The snow and the salt washed away
We stand in the square in our shorts and thin blouses
Winter has never been
We are not winter people.
And the day after the war
The crosses and memorials left for poems yet to come
We swing our arms and breathe the fresh air
We are a peace-loving people
We know nothing of fighting.
Memories we keep in a jar on the mantle
Where they will not be disturbed.
— Poem and drawing by William Eaton
∩ I worked on this poem in a café where, well within earshot, an Israeli woman was, with evident pleasure, talking and talking into a cellphone. The liveliness (and, likely too, how this talk was invading my mental space) was so alive it caused me to remember how, for 1,500 years, until the nineteenth century, Hebrew had been a dead language. An assumption of this short poem would be that bits of this history were still there, in the young woman’s voice, for people like me to overhear.

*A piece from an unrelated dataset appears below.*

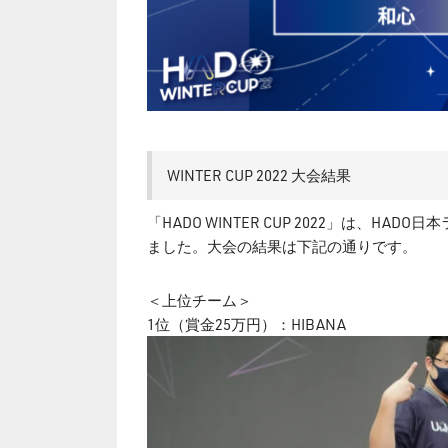
WINTER CUP 2022 大会結果
「HADO WINTER CUP 2022」は、
ました。大会の結果は下記の通りです。
＜上位チーム＞
1位（賞金25万円）：HIBANA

Union Square in New York dates back to the early nineteenth century and apparently got its name, not from the Civil War, but because at this location were united two principal Manhattan thoroughfares: Broadway and the former Bowery Road, now Fourth Avenue. That said, in April 1861, soon after the fall of Fort Sumter, Union Square was the site of a pro-Union rally of a quarter of a million people—at that time perhaps the largest public gathering in the history of North America.